E il pensiero corre immediatamente ai buddha di Bayman in Afghanistan. Erano due statue antichissime e colossali (una era alta 38 metri, l’altra 53). Erano perché lo stesso tipo di ottusa furia ne ha causato la distruzione. Era il 2001 e gli autori dello scempio furono i talebani, non l’Isis. Cambia pochissimo, anzi nulla. Intollerabile, per i talebani, che venisse raffigurato un Buddha e così le due statue furono distrutte.
Oggi la stessa sorte tocca a un museo nei pressi di Mosul. Dove umanità vede la culla della propria storia Isis vede solo “idoli”, qualcosa di un passato da cancellare. Anche a martellate.
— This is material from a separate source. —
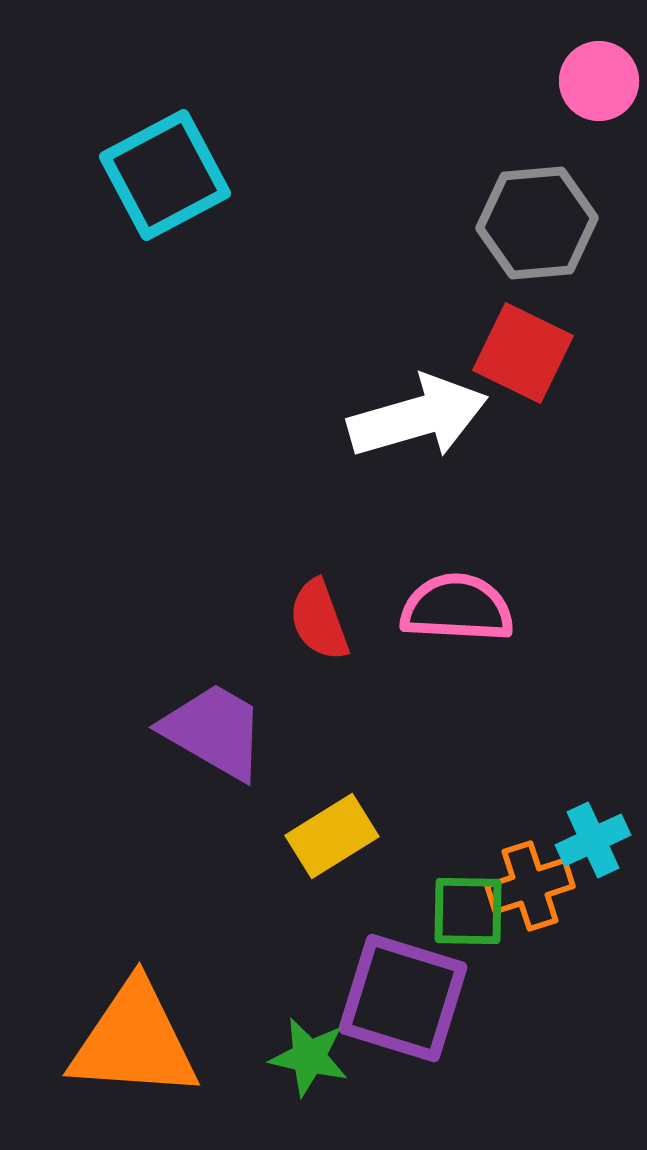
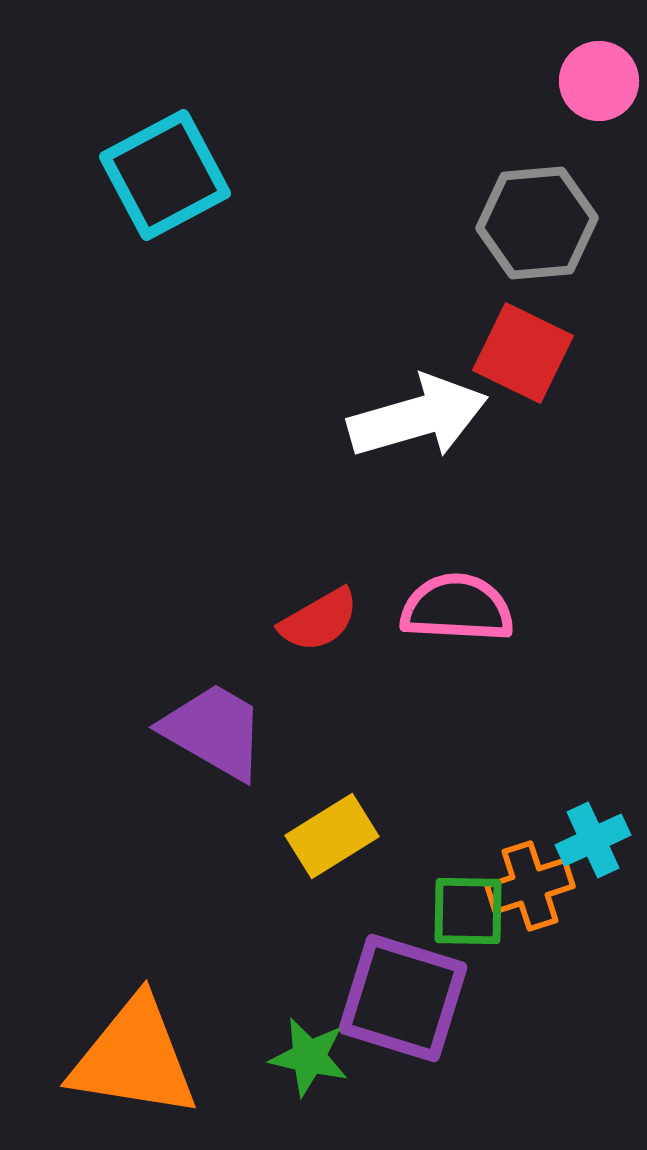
red semicircle: rotated 100 degrees counterclockwise
orange triangle: moved 17 px down; rotated 5 degrees clockwise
Non pensano i miliziani dell’Isis che con quelle martellate hanno distrutto la loro stessa storia. Persino inutile ragionare sui “danni”. Sono semplicemente incalcolabili come detto dalla archeologa irachena Lamia al Gailani in un’intervista alla Reuters. Alcuni dei reperti presi a martellate risalirebbero al settimo secolo avanti Cristo. Tra le statue distrutte ne figura in particolare una di un toro alato che rappresenta l’antica divinità mesopotamica di Nergal.
E’ qualcosa di molto più antico del Corano, dell’Islam e dello stesso Cristianesimo. Qualcosa che è impossibile pensare come offensivo, persino in una logica distorta come quella dei fondamentalisti. Se non altro perché realizzato più di un migliaio di anni prima della stesura del Corano. E che oggi, con pochi colpi di martello, è andato perduto per sempre.